Biden’s age, a massive drag on the Democrats, is now mostly off the table as an issue. Trump, at 78, is now the old candidate. And at this writing, Trump’s favorability rating in the RealClearPolitics average is still -10.9, with 53.7 percent disapproval and 42.8 percent approval. He has been underwater by double digits continuously since a brief recovery in April and May 2022 (when Trump was out of public view and inflation was spiking, triggering nostalgia for his presidency). He has been disapproved by more people than approve of him continuously for nine years. So, his broad-based lead in the polls does not really reflect that Americans have stopped disliking Trump. I’m inclined to the view that it’s too late for Democrats to come back — but, if they do, it will be because they got rid of their unpopular nominee and Republicans are stuck with theirs.

One of the big reasons why there wasn’t more of a concerted effort among Democrats to keep President Biden from running for reelection a year ago, when it would have been a lot easier, was the widespread perception that Vice President Kamala Harris was unelectable. Now, many Republicans are licking their chops about the prospect of running against her. 

It isn’t hard to see why. Harris has been one of the most unpopular vice presidents in history. She owns all of the failures of the Biden administration (especially inflation and a lax border policy), and, on top of that, she will now have to answer for her involvement in the cover-up of the president’s mental decline. Harris has an odd and inauthentic demeanor (from the cackle to odd musings about the “coconut tree” and being “unburdened by what has been”) that turns people off. In her previous run for presidency, she performed so poorly (including among women and black voters) that she was forced to drop out before Iowa. 

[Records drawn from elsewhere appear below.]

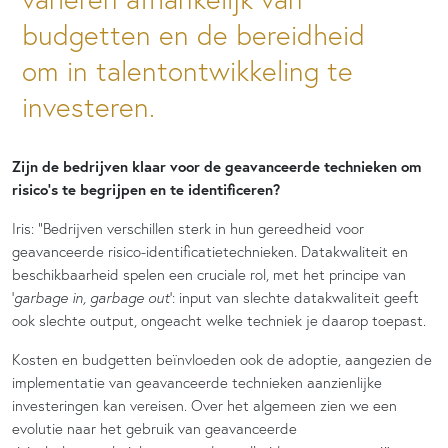
budgetten en de bereidheid
om in talentontwikkeling te
investeren.
Zijn de bedrijven klaar voor de geavanceerde technieken om
risico’s te begrijpen en te identificeren?
Iris: “Bedrijven verschillen sterk in hun gereedheid voor
geavanceerde risico-identificatietechnieken. Datakwaliteit en
beschikbaarheid spelen een cruciale rol, met het principe van
‘
garbage in, garbage out
‘
: input van slechte datakwaliteit geeft
ook slechte output, ongeacht welke techniek je daarop toepast.
Kosten en budgetten beïnvloeden ook de adoptie, aangezien de
implementatie van geavanceerde technieken aanzienlijke
investeringen kan vereisen. Over het algemeen zien we een
evolutie naar het gebruik van geavanceerde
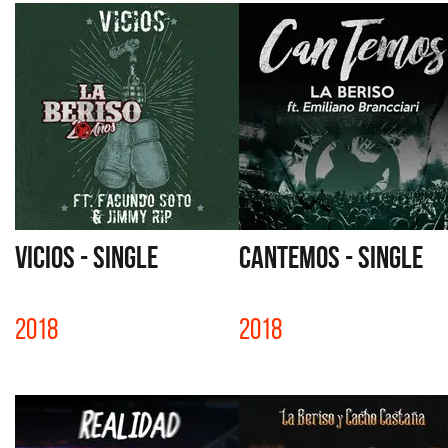
VICIOS - SINGLE
CANTEMOS - SINGLE
2018
2018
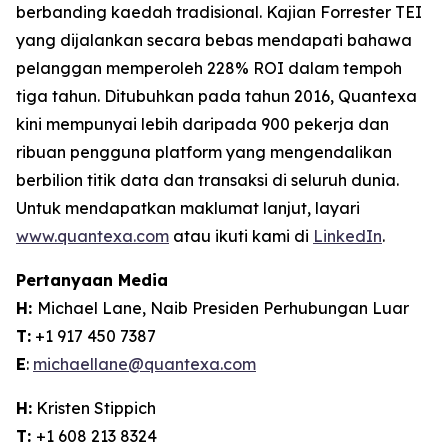
berbanding kaedah tradisional. Kajian Forrester TEI
yang dijalankan secara bebas mendapati bahawa
pelanggan memperoleh 228% ROI dalam tempoh
tiga tahun. Ditubuhkan pada tahun 2016, Quantexa
kini mempunyai lebih daripada 900 pekerja dan
ribuan pengguna platform yang mengendalikan
berbilion titik data dan transaksi di seluruh dunia.
Untuk mendapatkan maklumat lanjut, layari
www.quantexa.com
atau ikuti kami di
LinkedIn
.
Pertanyaan Media
H:
Michael Lane, Naib Presiden Perhubungan Luar
T:
+1 917 450 7387
E
:
michaellane@quantexa.com
H:
Kristen Stippich
T:
+1 608 213 8324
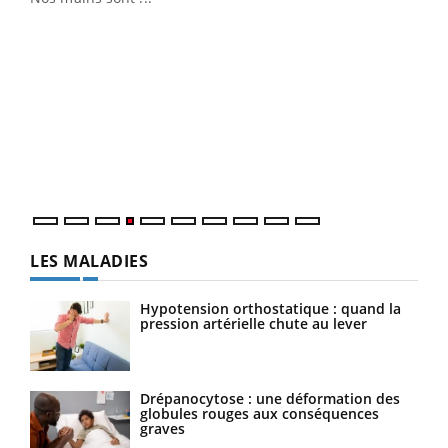
Youtube
Diabète & Ramadan 2026
Un 
Youtube
You
à l
Le Ramadan approche, et, pour de nombreuses
Un é
personnes atteintes de diabète, c'est une période de
mati
questions, de défis, mais ...
numé
LES MALADIES
Hypotension orthostatique : quand la
pression artérielle chute au lever
Drépanocytose : une déformation des
globules rouges aux conséquences
graves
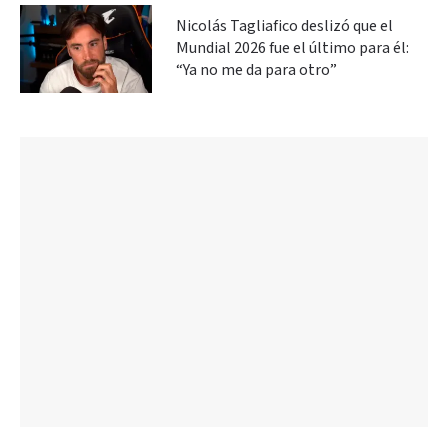
Nicolás Tagliafico deslizó que el
Mundial 2026 fue el último para él:
“Ya no me da para otro”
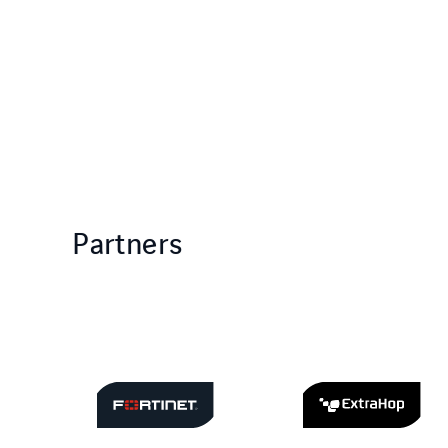
Partners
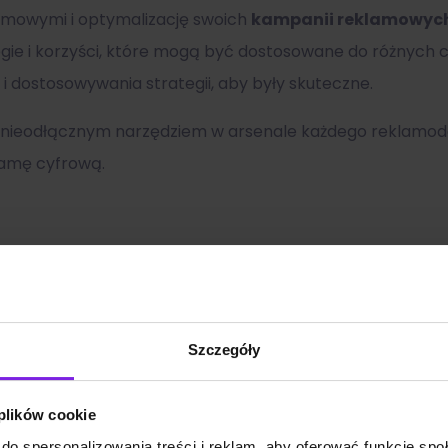
amowymi i optymalizację swoich
kampanii reklamowyc
ategie i korzyści, które mogą być dostosowane do różnyc
i dostosowywania strategii, aby były skuteczne.
 nieodłącznym narzędziem w arsenale każdego reklamod
lamę cyfrową.
Zobacz także:
Szczegóły
 plików cookie
do spersonalizowania treści i reklam, aby oferować funkcje sp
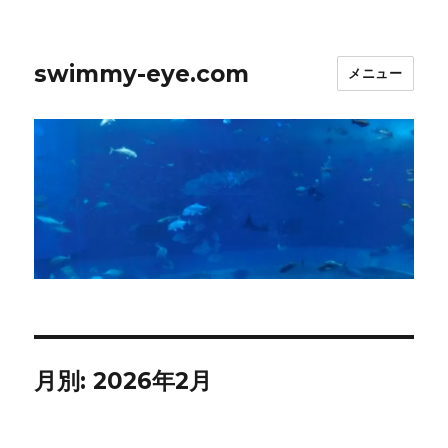
swimmy-eye.com
メニュー
月別: 2026年2月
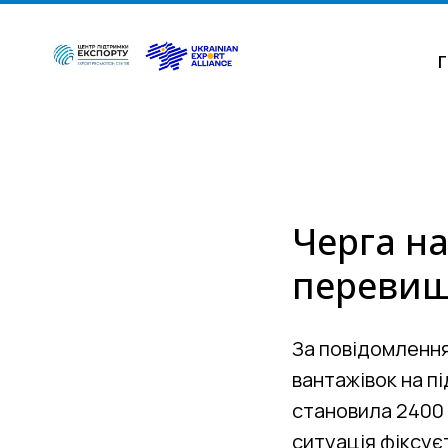
Г
Черга на
перевищ
За повідомлення
вантажівок на пі
становила 2400 
ситуація фіксуєт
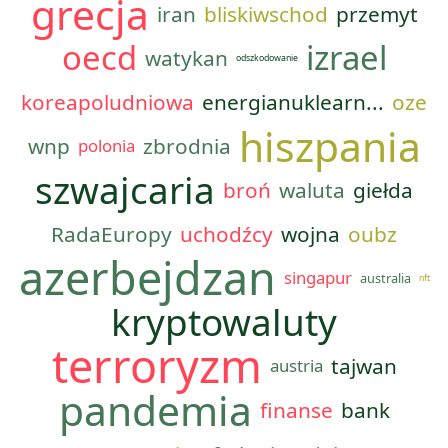
grecja
iran
bliskiwschod
przemyt
oecd
izrael
watykan
odszkodowanie
koreapoludniowa
energianuklearn...
oze
hiszpania
wnp
zbrodnia
polonia
szwajcaria
broń
waluta
giełda
RadaEuropy
uchodźcy
wojna
oubz
azerbejdzan
singapur
australia
nft
kryptowaluty
terroryzm
tajwan
austria
pandemia
finanse
bank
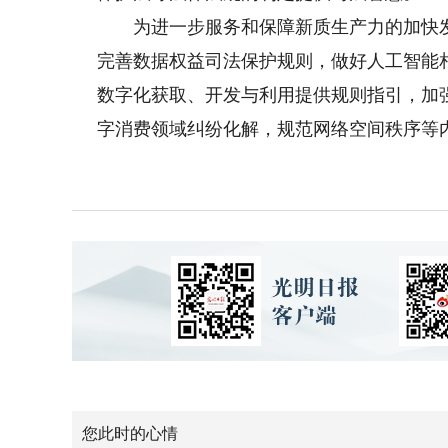
为进一步服务和保障新质生产力的加快发展
完善数据权益司法保护规则，做好人工智能
数字化获取、开发与利用提供规则指引，加
字消费领域纠纷化解，规范网络空间秩序等
您此时的心情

Having said all that, the race is now a whole new ballgame. None of the polls, which have shown Harris doing marginally better than Biden on average but still trailing Donald Trump, are very predictive at this point. Democrats have spent the last several weeks attacking each other over Biden’s mental acuity. In another few weeks, they will be over that. They will nominate Harris and a new vice-presidential candidate and come out of their convention unified around the common goal of defeating Trump.

Harris will also have an opportunity to introduce herself beyond the embarrassing viral clips, and the media will be inundated by stories about the “new Kamala.” Now that Biden is out of the race, the negative stories about Democrats will stop and it will be hard to find any critical coverage of Harris. She will also be able to turn the age issue into an asset, with Republicans now running a candidate who will be in his 80s during the next term, while she won’t turn 60 until October.

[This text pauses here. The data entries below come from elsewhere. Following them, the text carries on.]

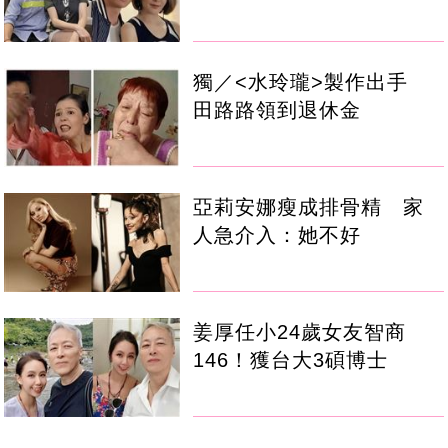
獨／<水玲瓏>製作出手
田路路領到退休金
亞莉安娜瘦成排骨精 家
人急介入：她不好
姜厚任小24歲女友智商
146！獲台大3碩博士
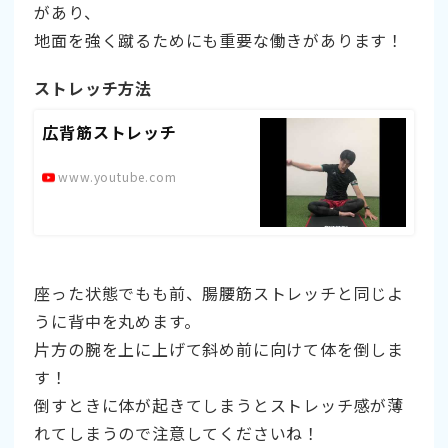
があり、
地面を強く蹴るためにも重要な働きがあります！
ストレッチ方法
広背筋ストレッチ
www.youtube.com
座った状態でもも前、腸腰筋ストレッチと同じよ
うに背中を丸めます。
片方の腕を上に上げて斜め前に向けて体を倒しま
す！
倒すときに体が起きてしまうとストレッチ感が薄
れてしまうので注意してくださいね！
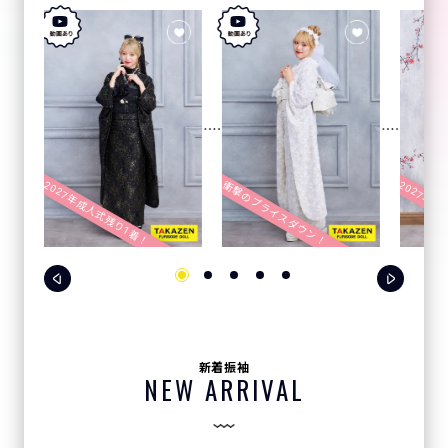
2027年成人式残り1着！
2027年成
衝撃のプライスダウン！
新着振袖
NEW ARRIVAL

Republicans, having just had their convention, will miss out on what would have been the best opportunity to message against her. 

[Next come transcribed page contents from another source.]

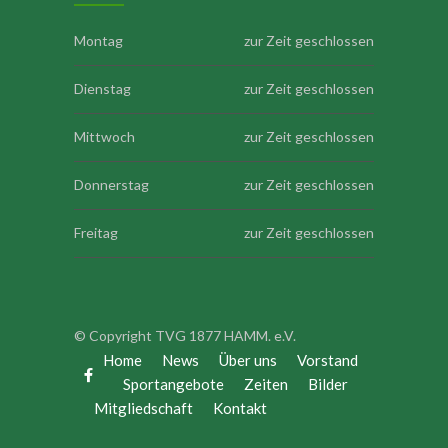
Montag
zur Zeit geschlossen
Dienstag
zur Zeit geschlossen
Mittwoch
zur Zeit geschlossen
Donnerstag
zur Zeit geschlossen
Freitag
zur Zeit geschlossen
Samstag
zur Zeit geschlossen
Sonntag
zur Zeit geschlossen
© Copyright TVG 1877 HAMM. e.V.
Home
News
Über uns
Vorstand
Sportangebote
Zeiten
Bilder
Mitgliedschaft
Kontakt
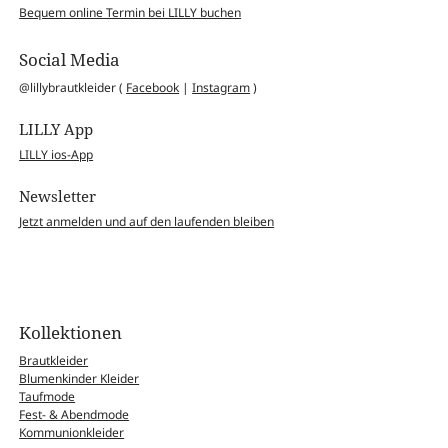
Bequem online Termin bei LILLY buchen
Social Media
@lillybrautkleider (
Facebook
|
Instagram
)
LILLY App
LILLY ios-App
Newsletter
Jetzt anmelden und auf den laufenden bleiben
Kollektionen
Brautkleider
Blumenkinder Kleider
Taufmode
Fest- & Abendmode
Kommunionkleider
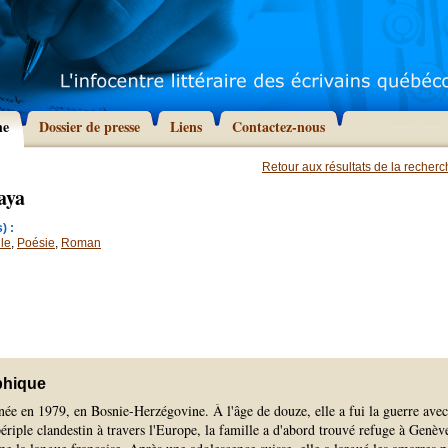
he
Dossier de presse
Liens
Contactez-nous
Retour aux résultats de la recher
aya
) :
le
,
Poésie
,
Roman
phique
ée en 1979, en Bosnie-Herzégovine. À l'âge de douze, elle a fui la guerre avec
ériple clandestin à travers l'Europe, la famille a d'abord trouvé refuge à Genèv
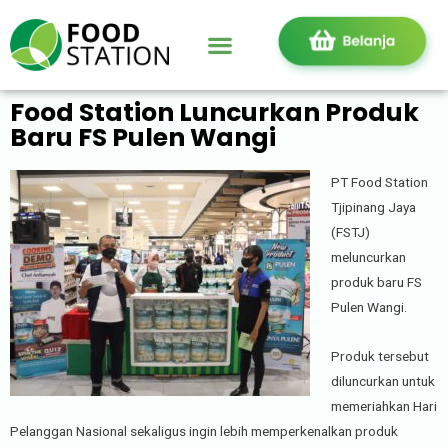
Food Station Luncurkan Produk
Baru FS Pulen Wangi
PT Food Station
Tjipinang Jaya
(FSTJ)
meluncurkan
produk baru FS
Pulen Wangi.
Produk tersebut
diluncurkan untuk
memeriahkan Hari
Pelanggan Nasional sekaligus ingin lebih memperkenalkan produk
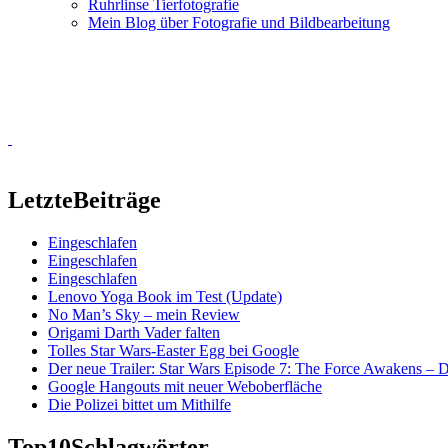
Ruhrlinse Tierfotografie
Mein Blog über Fotografie und Bildbearbeitung
Letzte
Beiträge
Eingeschlafen
Eingeschlafen
Eingeschlafen
Lenovo Yoga Book im Test (Update)
No Man’s Sky – mein Review
Origami Darth Vader falten
Tolles Star Wars-Easter Egg bei Google
Der neue Trailer: Star Wars Episode 7: The Force Awakens –
Google Hangouts mit neuer Weboberfläche
Die Polizei bittet um Mithilfe
Top10
Schlagwörter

Unlike Biden, she can be given a list of talking points and offer a more focused line of attacks on Trump, who still remains hugely unpopular. Even after receiving a bounce after the assassination attempt, an ABC poll showed Trump with a 40 percent approval rating, compared to 51 percent who have an unfavorable view. 

I’m not saying I’d place her as the favorite. But at the same time, I won’t assume she has no chance, and will not be taking polls seriously that say otherwise until after Labor Day — when Democrats will have had a chance to unify around her at the convention.